Nora freezes and her eyes go wide. The air around her feels strange.
“They aren’t just hunger and math. They aren’t just animals.”
She grabs her brother’s shoulder and tries to pull him away from the railing but his muscles are stiff as wood.
“Good people are part of the Higher,” he says in that deep growl, and for a brief moment, Nora swears the color of his eyes is changing. “Good people are fuel for the sun.”
“Addis!” she shrieks and shakes him hard.
He turns and frowns at her. “What?”
His eyes are brown. His voice is mousy. The faint rustle of wind in the trees reclaims the night, muffled by the blood throbbing in her ears.
“What…what were you just saying?”
He turns his sullen gaze back to the moon. “Mom and Dad are mean.”
Nora stares at the joint in her fingers. Addis reaches for it and she reflexively flicks it off the balcony.
“Why’d you do that?” he whines, frowning at her. “It made me feel really good.”
“I don’t think it’s…” She’s too rattled to finish. She shakes her head. “No more.”
“Fine.”
They both study the moon, Addis pouting, Nora wondering where the cop got this baggie and if perhaps there were a few other spices mixed into those herbs. That eerie sensation of charged air is gone now, leaving only the familiar fog of a standard high. She settles into it, trying to erase the image of her brother’s eyes flashing like two gold rings in the moonlight.

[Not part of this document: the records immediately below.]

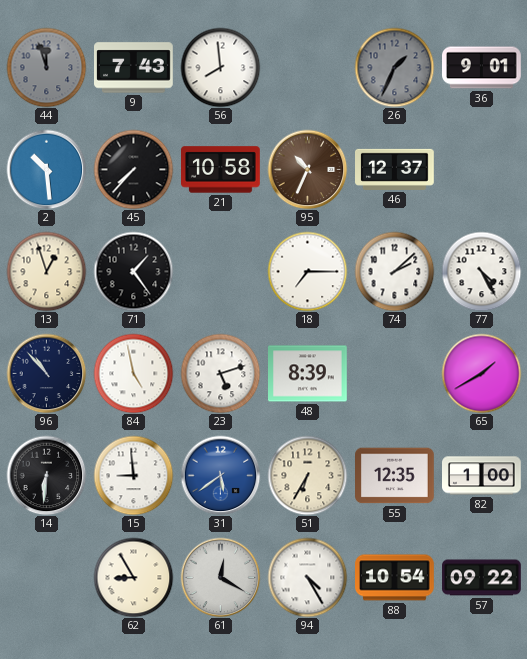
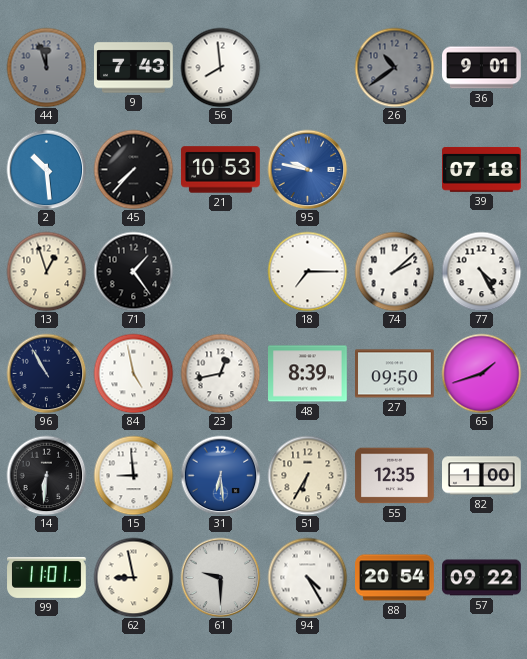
26: 1:34 -> 10:39
21: 10:58 -> 10:53
95: 10:34 -> 9:47
95 dial: brown -> blue
46: 12:37 -> none
39: none -> 07:18
96: 10:53 -> 10:55
23: 5:12 -> 12:43
27: none -> 09:50
65: 1:40 -> 1:42
31: 5:39 -> 6:29
99: none -> 11:01
62: 8:55 -> 8:58
61: 12:20 -> 9:30
88: 10:54 -> 20:54
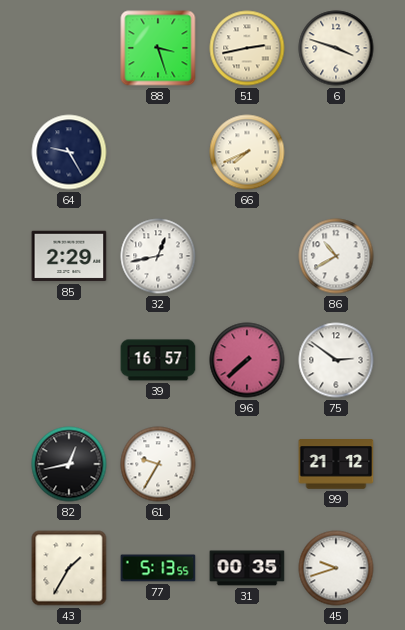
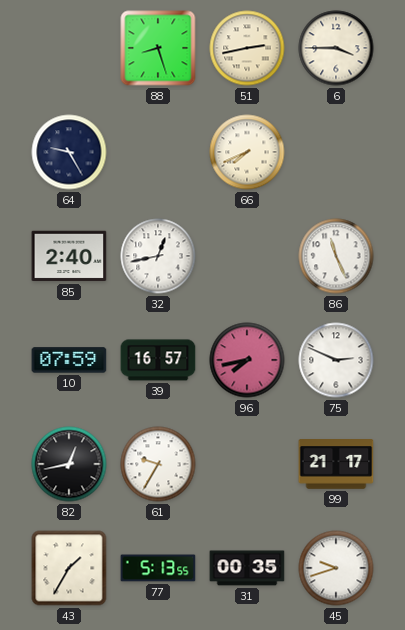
88: 3:27 -> 8:27
6: 3:48 -> 3:45
85: 2:29 -> 2:40
86: 10:40 -> 11:26
10: none -> 07:59
96: 7:38 -> 7:43
75: 2:51 -> 2:49
99: 21:12 -> 21:17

She aims her flashlight at the moon. She imaginen. trying to s her beam touching its powdery deserts and takes some whimsical comfort from the thought. A small taste of escape from this awful place. Then she swings the beam back to Earth, and it glints off the silver eyes of a rotting bald giant.
She manages not to drop the flashlight and stifles most of her scream. The man is standing in the middle of the yard looking dumbly up at her, his eyes unsquinting in the flashlight’s beam.
“I told you to leave us alone,” she says in a shaky whisper.
The man makes no response. Just stares. He has barely rotted at all since his death. He is grey all over, but the only other sign of decay is his lips, which have gone from full and sensuous to blue and slightly shriveled. It’s a shame. They were his best feature.
“Nora?” Addis says, his eyes wide with fear.
“It’s okay,” she says, scanning the yard with her flashlight and running mental checks on all the doors. “We’re safe up here.” She shines the light back into the big man’s eyes like a cop interrogating a suspect. “Where’s the new guy?” she yells at him in her toughest cop-voice, trying to force some steel into her nerves.
The man looks over his shoulder; Nora follows his gaze with her light and notices the top of a head peeking over the wall of shrubbery that surrounds the fence. She can’t help a little chuckle.
“What’s with him? Shy?”
“Nora…” Addis whimpers, tugging on her shirt.
“I told you it’s okay, Addy, they can’t get up here. Hey,” she calls to the big man. “Where’s your girlfriend?”
He raises his arm and points at the sky.
Nora looks up, frowns, looks back at him. “What’s that mean?”
He continues to point.
“She’s flying?”
He lowers his arm, raises it again.
“Maybe he means she went to Heaven,” Addis offers.
“Do you mean she died?” Nora asks the man.
He lowers his arm and makes no further comment.
“Well hey, I’m real sorry for your loss, but go the f**k away. We’re not letting you eat us.”
He doesn’t respond for a moment, then a low moan rises in his throat. The tone is unmistakably mournful, so resonant with despair it makes Nora shiver. When she shines her light into his eyes she sees pain, and it disturbs her in a way she can’t explain. She feels an urge to comfort him. She remembers all the pamphlets she’s read, the stories on the news and the warnings from her parents telling her what these creatures are. The tests done on them, declaring them nothing more than corpses experiencing bizarrely prolonged death spasms. But looking into this corpse’s eyes, she can see that there’s a man in there. And he’s suffering.